Professor Rischmueller is the lead author of the first Australian Sjögren’s syndrome cohort study in which 172 patients were retrospectively examined to determine their prevalence and clinical associations. The study from the South Australian Sjögren’s Syndrome Research Clinic and Database has shown almost half (48.8%) of patients have glandular involvement and more than half have articular involvement. Cutaneous manifestations such as vasculitis were also relatively common (15.7%).
Other manifestations, most commonly cardiovascular features, Raynaud’s phenomenon, digestive features, dysphagia and neurological features, were reported in 30.2% of patients with Sjögren’s syndrome.
To date, only nine (5.2%) of patients in the SA cohort are known to have developed lymphoma.
Four confirmed cases of congenital heart block and two suspected cases resulting in neonatal deaths were reported in children of patients in the cohort.
“It’s a disease which has been underrecognised and under diagnosed or misdiagnosed for many years, and still is,” Professor Rischmueller told the limbic.
“Many of the patients have been seven, eight and more years with symptoms and without a diagnosis and they feel like they have been fobbed off.”
She said patients were often labelled as an undifferentiated connective tissue disease.
Yet a specific and accurate diagnosis meant they could be treated as an autoimmune disease with systemic complications, with management including the judicious use of immunosuppression and monitoring for associated condition such as lymphoma.
“People aren’t aware that Sjögren’s syndrome has the highest risk of lymphoma development. It’s about a 10% lifetime risk. It’s a premalignant disease really if you look at it that way,” she said.

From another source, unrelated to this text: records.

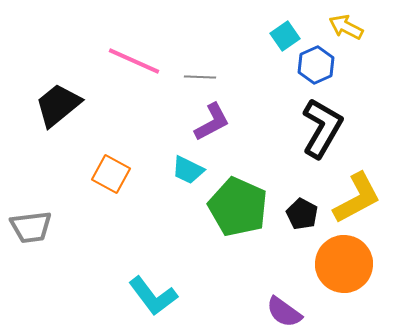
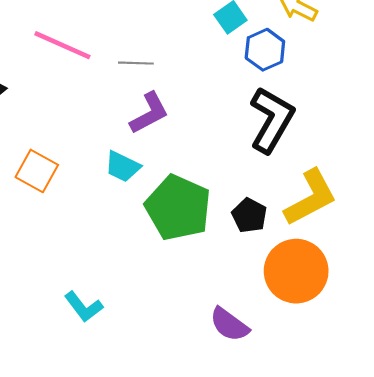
cyan L-shape: (153, 296) -> (84, 307), size x0.7

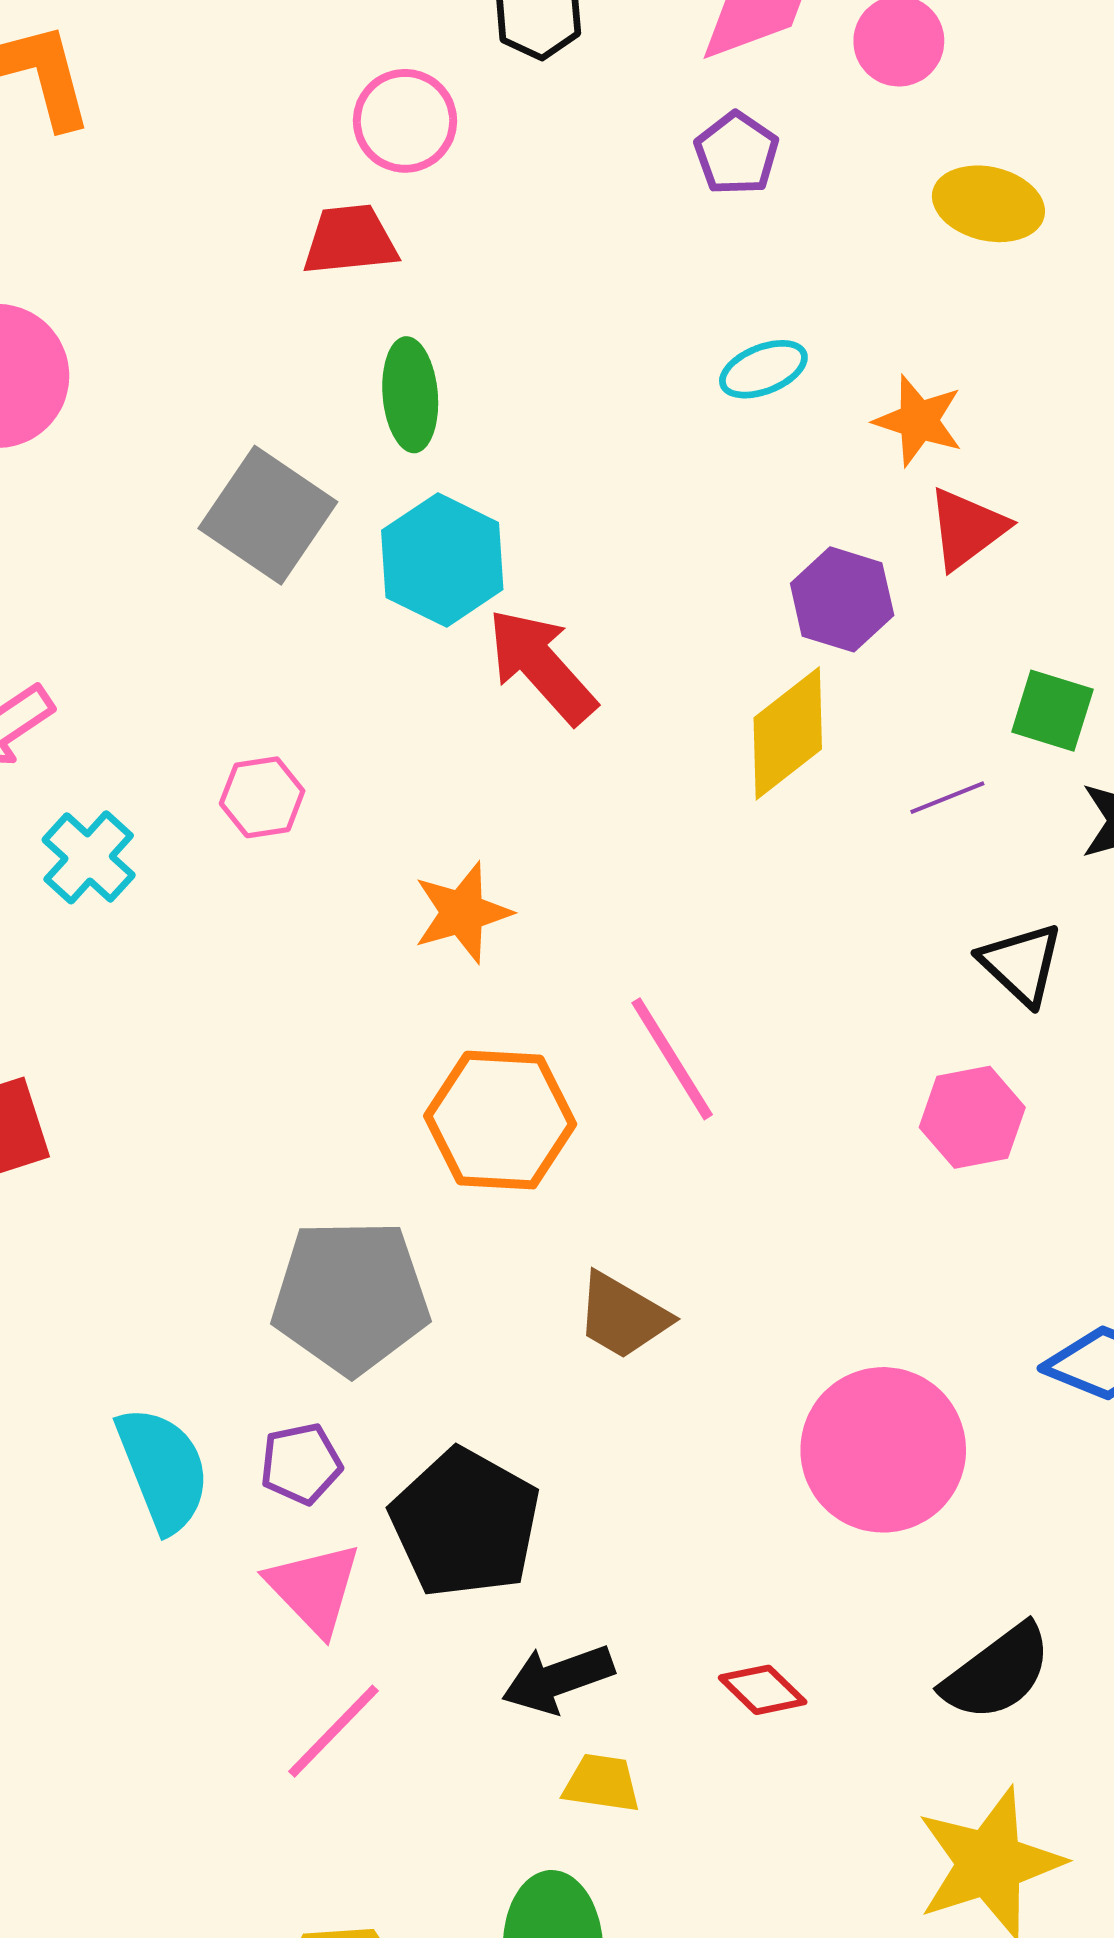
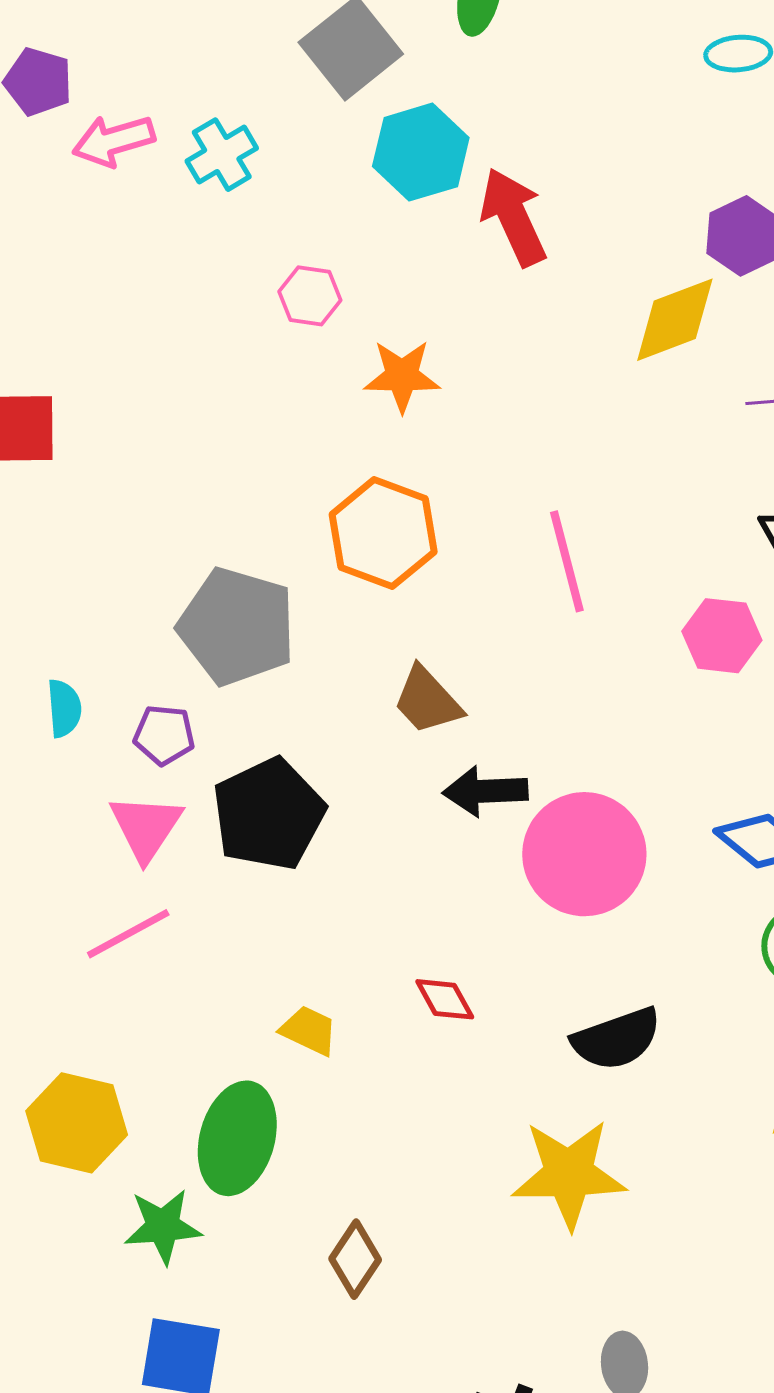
cyan hexagon: (442, 560) -> (421, 152), moved
pink hexagon: (262, 797) -> (310, 296), moved
cyan cross: (89, 857) -> (222, 155), moved
pink line: (672, 1059) -> (567, 561), moved
cyan semicircle: (163, 1469) -> (64, 708), size x0.6
black arrow: (558, 1679) -> (485, 791), moved

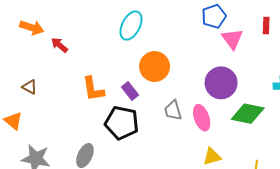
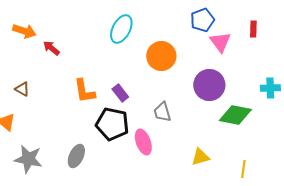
orange circle: (155, 66) -> (161, 56), moved
pink ellipse: (202, 118) -> (143, 142), moved

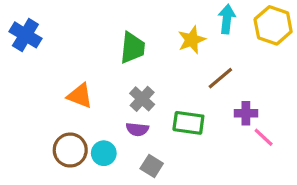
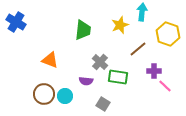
yellow hexagon: (273, 25) -> (168, 34), moved
gray cross: (142, 99) -> (100, 62), moved
gray square: (152, 166) -> (103, 104), moved

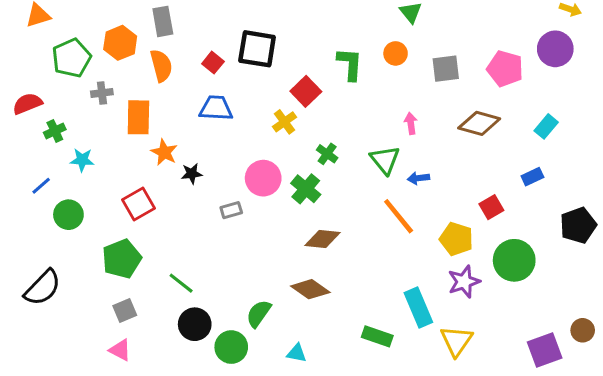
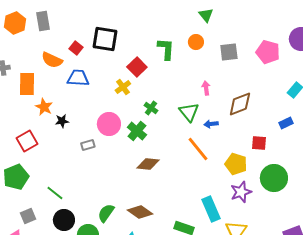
orange hexagon: (120, 43) -> (15, 23), moved
orange semicircle: (161, 66) -> (52, 60), moved, turned 130
brown diamond: (479, 123) -> (240, 104), moved, turned -36
red square: (491, 207) -> (259, 143), turned 35
brown diamond: (310, 289) -> (140, 212), moved
gray square: (125, 311) -> (28, 216), moved

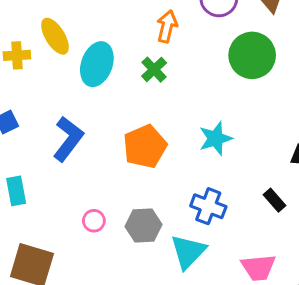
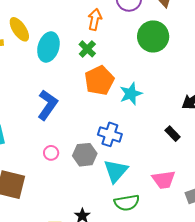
blue L-shape: (68, 139) -> (48, 105), moved
orange pentagon: (145, 146) -> (99, 80), moved
blue cross: (208, 206) -> (110, 134), moved

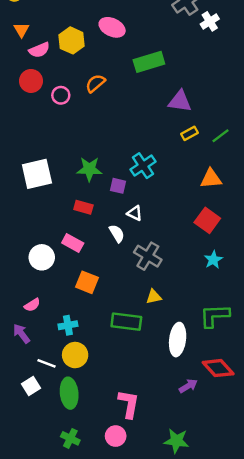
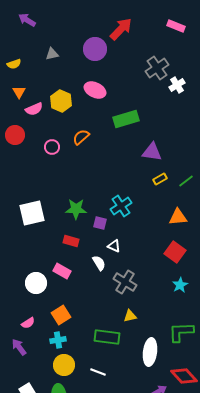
red circle: (31, 81) -> (15, 135), moved
orange square: (87, 282) -> (61, 315), moved, turned 36
white line: (46, 363) -> (98, 372), moved

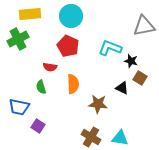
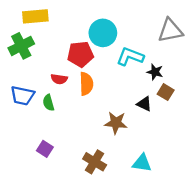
cyan circle: (71, 16) -> (103, 33), moved
red pentagon: (68, 46) -> (80, 54), turned -30
orange semicircle: (73, 84) -> (86, 84), moved
blue trapezoid: (19, 107) -> (22, 96), moved
brown cross: (91, 137) -> (95, 162), moved

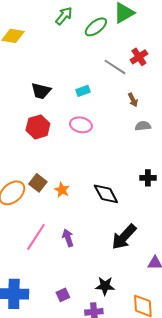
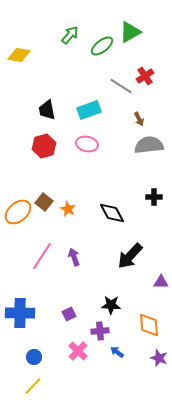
black trapezoid: (41, 91) -> (47, 110), turned 65
cyan rectangle: (83, 91) -> (89, 110), size x1.6
gray semicircle: (143, 126) -> (149, 145), size x1.8

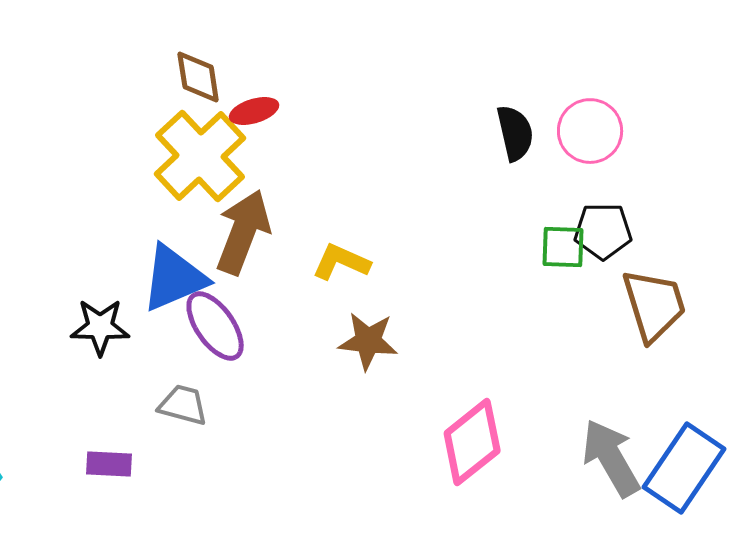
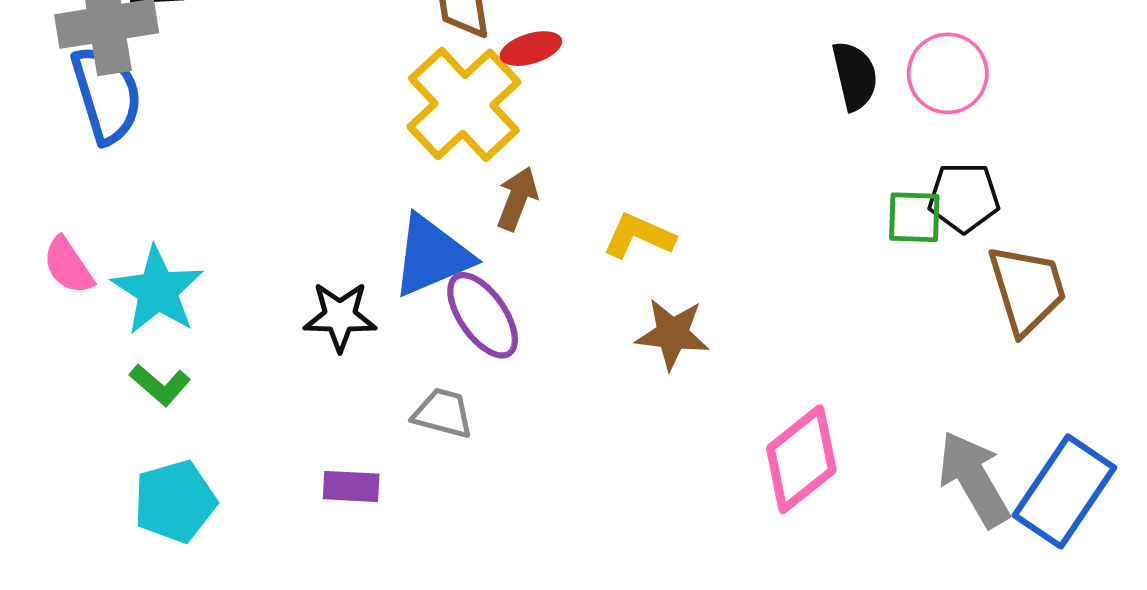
brown arrow: (243, 232) -> (517, 199), size x0.6

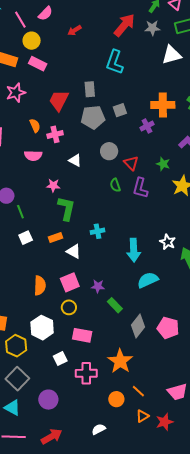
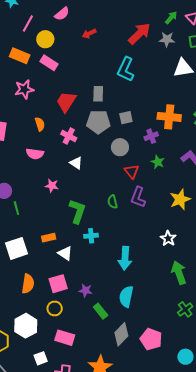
pink line: (20, 20) -> (28, 23), moved, turned 54
pink cross: (55, 134) -> (69, 136), moved, turned 35
gray circle: (109, 151) -> (120, 147), moved
green star: (163, 164) -> (158, 162), moved
green semicircle: (115, 185) -> (113, 202), moved
green L-shape: (66, 208) -> (77, 211), moved
white square: (26, 238) -> (16, 248), moved, size x1.6
white star: (168, 242) -> (168, 238), moved
cyan semicircle: (148, 280) -> (126, 297), moved, turned -60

Associate Professor Rischmueller is encouraging her rheumatology colleagues to enquire about dry eye symptoms in patients presenting with aches, pains and fatigue as many patients had reduced sensation of the cornea or had become used to their symptoms.
“A significant number of patients will have negative serology for Ro and La antibodies and require objective measures of ocular and oral dryness, and salivary gland biopsy, to confirm the diagnosis – currently underutilised in Australian rheumatology teaching and practice,” the study concluded.
A proposed national Australian Sjögren’s Registry and Repository is in the early stages of development.